Compiler Optimization Hints?

I’m currently trouble shooting a relatively large multi-state mark recapture model. As the model has grown and especially since updating to R 4.0.0, I’ve been getting longer and longer model compilation times. This is now a problem as I’m trying to debug the likelihood calculation using print statements to identify where I’m accidentally asking Stan to calculate log(0). There are multiple points where this might happen, but it is way too cluttered to put print statements all over the place at once. So I’m attempting to do this iteratively by inserting a print statements to check certain parts of the likelihood piecemeal. However, my compilation times are now absurdly long making this essentially impossible. We’re talking on the order of twenty minutes long.

I understand that setting CXX14FLAGS=-O3 -mtune=native -march=native -Wno-unused-variable -Wno-unused-function is supposed to result in better Stan model runtimes, but I suspect that this at the cost of longer compilation times.

Can someone smarter than me please give me a primer on optimizing compilation time versus optimizing model runtimes using CXXFLAGS or the like? I thought his might contain hints: https://cran.r-project.org/web/packages/rstan/vignettes/rstan.html#model-compilation, but no such luck.

Ideally I’d have one set of optimization options for troubleshooting and model building and a second set for fitting clean models. But I don’t know how to do that currently and I haven’t found a good explanation anywhere in the twenty minutes of searching I did while waiting for this model to compile.

For what its worth. I’m on Windows 10 with R 4.0.0, Rtools 4.0, rstan 2.19.3 and StanHeaders 2.21.0-3

Do

CXX14FLAGS=-O0 -mtune=native -march=native -Wno-unused-variable -Wno-unused-function

for fastest compile times (and terrible runtimes).

I actually tried that. Weirdly it took even longer to compile. I quit after waiting an hour for it to compile and wound up taking the strategy of commenting out a ton of my code to make it compile faster.

Working with Stan sometimes feels like equal parts joy and misery. Thanks for you help.

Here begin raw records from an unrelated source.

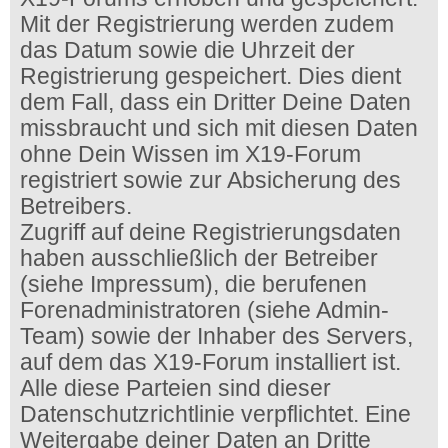
Mit der Registrierung werden zudem
das Datum sowie die Uhrzeit der
Registrierung gespeichert. Dies dient
dem Fall, dass ein Dritter Deine Daten
missbraucht und sich mit diesen Daten
ohne Dein Wissen im X19-Forum
registriert sowie zur Absicherung des
Betreibers.
Zugriff auf deine Registrierungsdaten
haben ausschließlich der Betreiber
(siehe Impressum), die berufenen
Forenadministratoren (siehe Admin-
Team) sowie der Inhaber des Servers,
auf dem das X19-Forum installiert ist.
Alle diese Parteien sind dieser
Datenschutzrichtlinie verpflichtet. Eine
Weitergabe deiner Daten an Dritte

If you just do -O0 you are telling the compiler to not do any optimizations. mtune and march I think will still turn on some optimizations. When you are compiling the model are you sure it’s respecting the CXX14FLAGS values and not pulling them in from somewhere else?

A 20 minute compile is a bit out of the norm for Stan (even with flags like -O3), so I would suspect there is a larger issue than compilation flags. Is this for all Stan models or just the specific model you’re trying to debug?

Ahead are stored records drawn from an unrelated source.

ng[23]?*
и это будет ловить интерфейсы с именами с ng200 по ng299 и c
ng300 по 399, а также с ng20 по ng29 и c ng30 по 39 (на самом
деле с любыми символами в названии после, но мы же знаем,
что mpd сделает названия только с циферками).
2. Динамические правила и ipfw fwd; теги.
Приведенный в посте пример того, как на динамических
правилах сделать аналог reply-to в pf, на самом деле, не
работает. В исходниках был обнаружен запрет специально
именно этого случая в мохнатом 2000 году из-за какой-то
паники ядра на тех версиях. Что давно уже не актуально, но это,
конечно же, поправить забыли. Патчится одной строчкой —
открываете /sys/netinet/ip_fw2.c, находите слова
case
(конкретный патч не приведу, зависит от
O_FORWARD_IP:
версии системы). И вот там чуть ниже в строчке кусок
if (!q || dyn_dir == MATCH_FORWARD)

For example, what kind of a compile time do you get from the rstan example model:

example(stan_model, run.dontrun = TRUE, verbose=TRUE)

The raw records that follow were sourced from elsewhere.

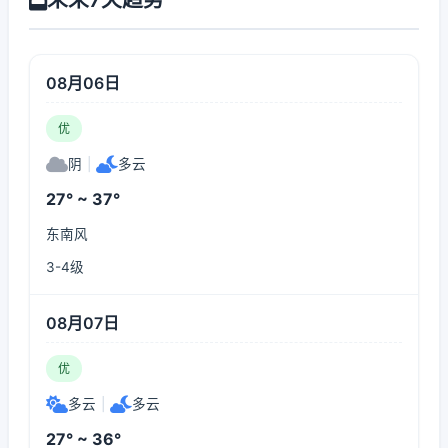
08月06日
优
阴
|
多云
27° ~ 37°
东南风
3-4级
08月07日
优
多云
|
多云
27° ~ 36°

That takes 7.76 seconds with -03

ptm <- proc.time()
example(stan_model, run.dontrun = TRUE, verbose=TRUE)
proc.time() - ptm

user  system elapsed 
1.11    1.70    7.76 

The long compilation times are for this particular model. They have increased as the model has grown. There is ALOT of matrix manipulation and multiplication. It’s an extension of this model: https://onlinelibrary.wiley.com/doi/abs/10.1111/biom.13171

Model code is in the supplementary materials of the linked.

have you tried using CmdStanR? http://mc-stan.org/cmdstanr/
this is using Stan 2.23, while RStan is at 2.19(?)
most users have reported much faster compile times.

see: http://mc-stan.org/cmdstanr/reference/model-method-compile.html

I haven’t. Mostly got locked into rstan at first adoption. I will check it out.